One strategist entered a long position in the Egyptian pound (EGP), just before the International Monetary Fund delegation landed in Cairo for a two-week visit to talk about a new deal.

A deal agreed at staff level last year later collapsed because of political instability and the government's reluctance to cut energy subsidies, fearing a political backlash.

Investors had been hoping that Egypt – which has seen its economy deteriorate since the Arab Spring – would clinch a deal with the IMF soon after a visit by the Fund's Managing Director, Christine Lagarde, to the country last year in August.

"The long-awaited IMF loan is very likely to come to a conclusion by the end of this month," said Souheir Asba, frontier markets strategist at Societe Generale.
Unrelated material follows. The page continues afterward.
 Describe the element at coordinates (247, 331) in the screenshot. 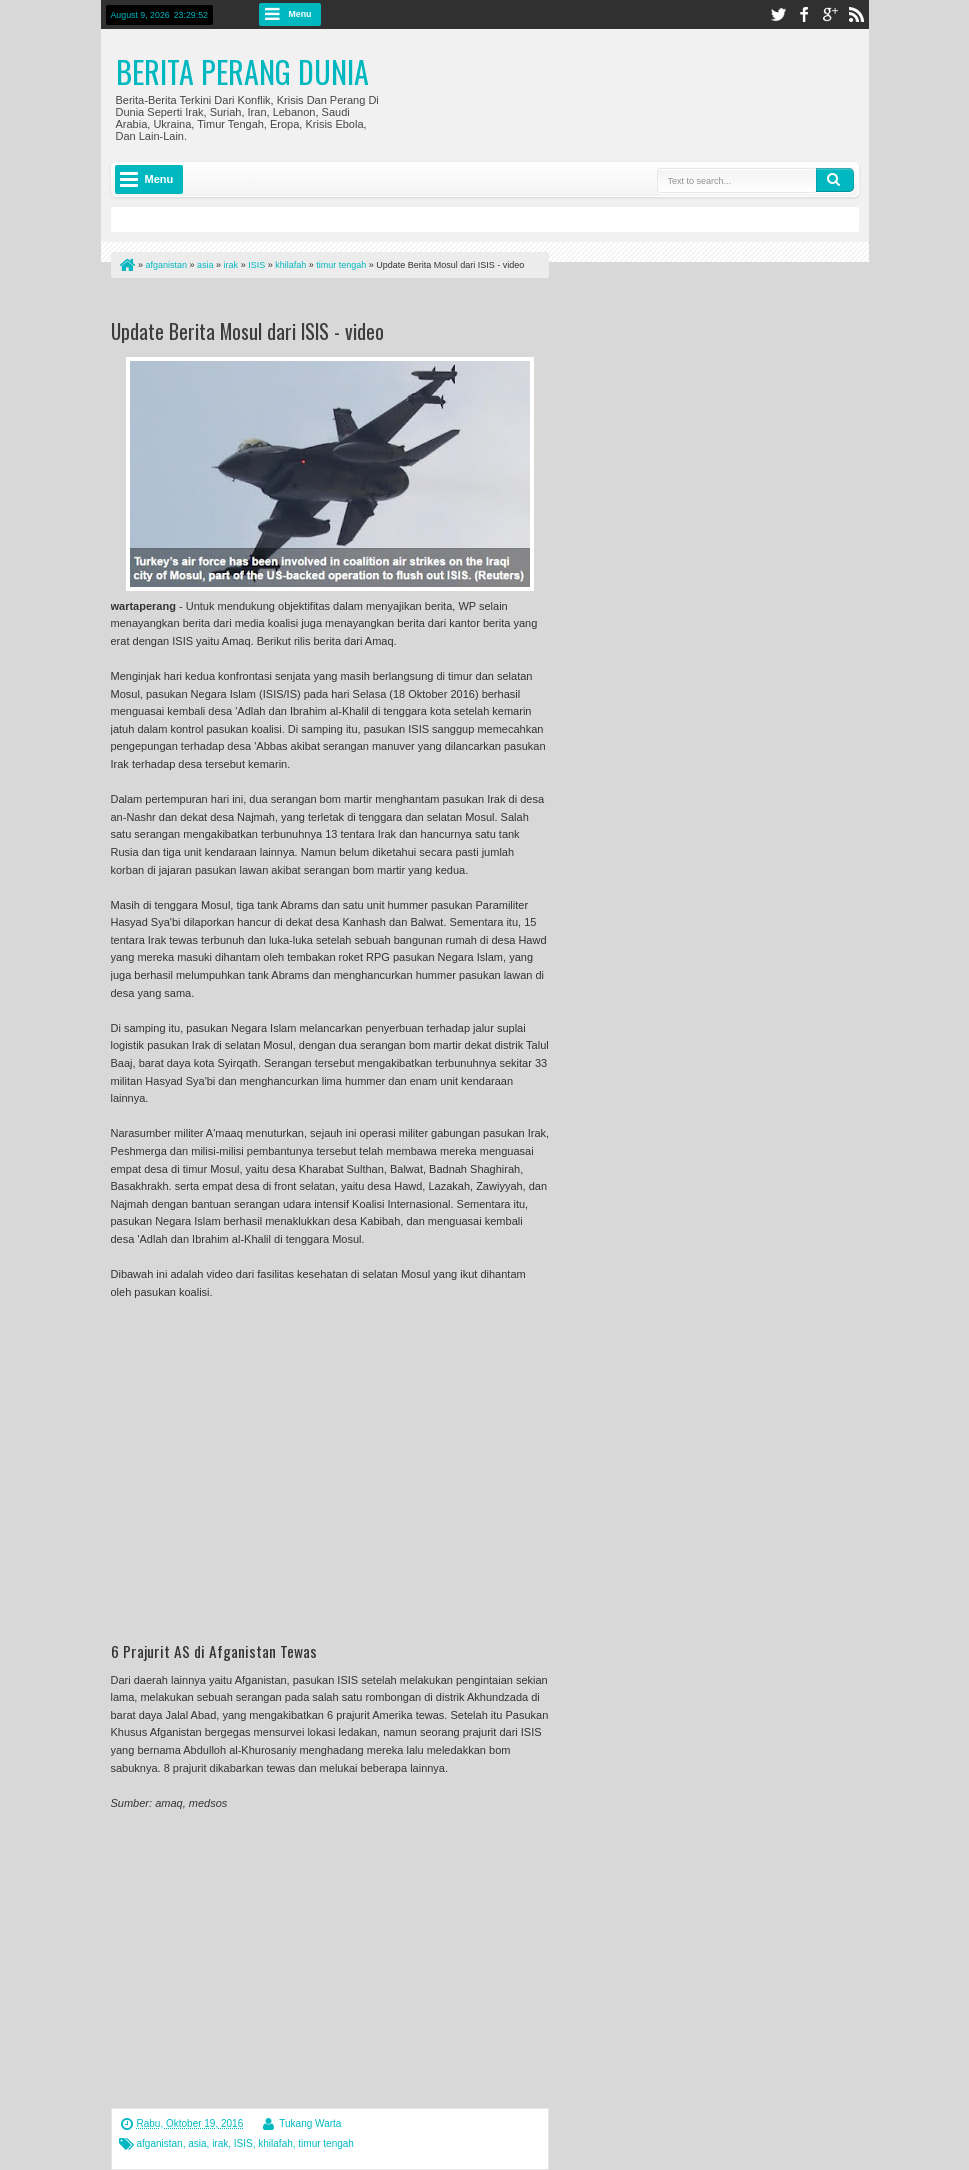

I see `Update Berita Mosul dari ISIS - video` at that location.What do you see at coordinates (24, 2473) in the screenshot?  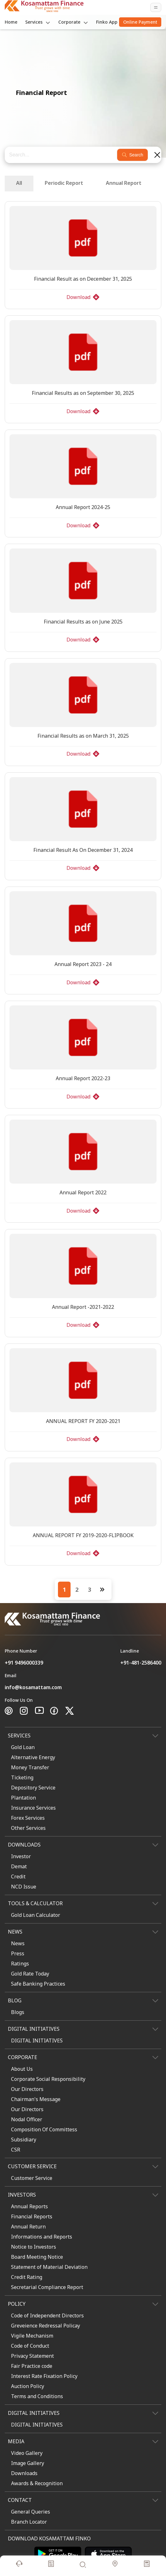 I see `Downloads` at bounding box center [24, 2473].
Asba entered a long EGP position by shorting USD/EGP 12-month non-deliverable forwards (NDFs). NDFs are forward contracts for non-convertible currencies, mostly used by international companies that want to hedge their currency risk.

NDFs are entered into by investors for short periods of time - usually of up to a year -and give a profit or a loss via the difference between the agreed exchange rate and the exchange rate at the time of settlement. The difference is paid in the convertible currency.

In the case of the EGP, Asba believes the forward market "is pricing an implicit depreciation of about 13%," which she believes is "excessive."

"We expect positive developments being triggered by the IMF mission, easing pressure on EGP assets," Asba said. "From a valuation perspective, we now think that the EGP is quite cheap."

EGP DEVALUATION DANGER

She anticipates a firm confirmation for a loan deal with the IMF for three main reasons. The first is the fact that Egypt "is starting to lighten its energy subsidies burden," with the government said to establish a gradual end of the fuel subsidy over five years and raising prices on cooking oil and other subsidies fuels. 


The second reason is the fact that there is talk that the loan could be increased from the $4.8 billion that was agreed at staff level last year, and the third is the government's need for the IMF loan "to boost investors' confidence before their Sukuk sales and bring in more credit lines." Last month, Moody's cut Egypt's credit ratingto Caa1 from B3, placing the country's bonds in the category of assets that are "subject to very high credit risk."

Asba lists as the main risk to the bullish EGP position the fact that the IMF deal "might come at a price that Egypt could not be able to handle, which would potentially cause the breakdown of program negotiations."

Jean-Michael Saliba, an analyst with Bank of America Merrill Lynch, expects "difficult negotiations ahead."

While Saliba does not exclude an agreement being reached, he reckons that "the lack of a credible political commitment to required prior actions and to reforms ahead of elections may yet derail Executive Board approval."

Even if a deal is approved, Saliba warns, the fact that a black market for foreign exchange has developed in Egypt will mean that an IMF deal would probably involve exchange rate unification.

In his opinion, if the exchange rate unification is required, it could lead to a cumulative devaluationof around 25% from early December 2012 levels.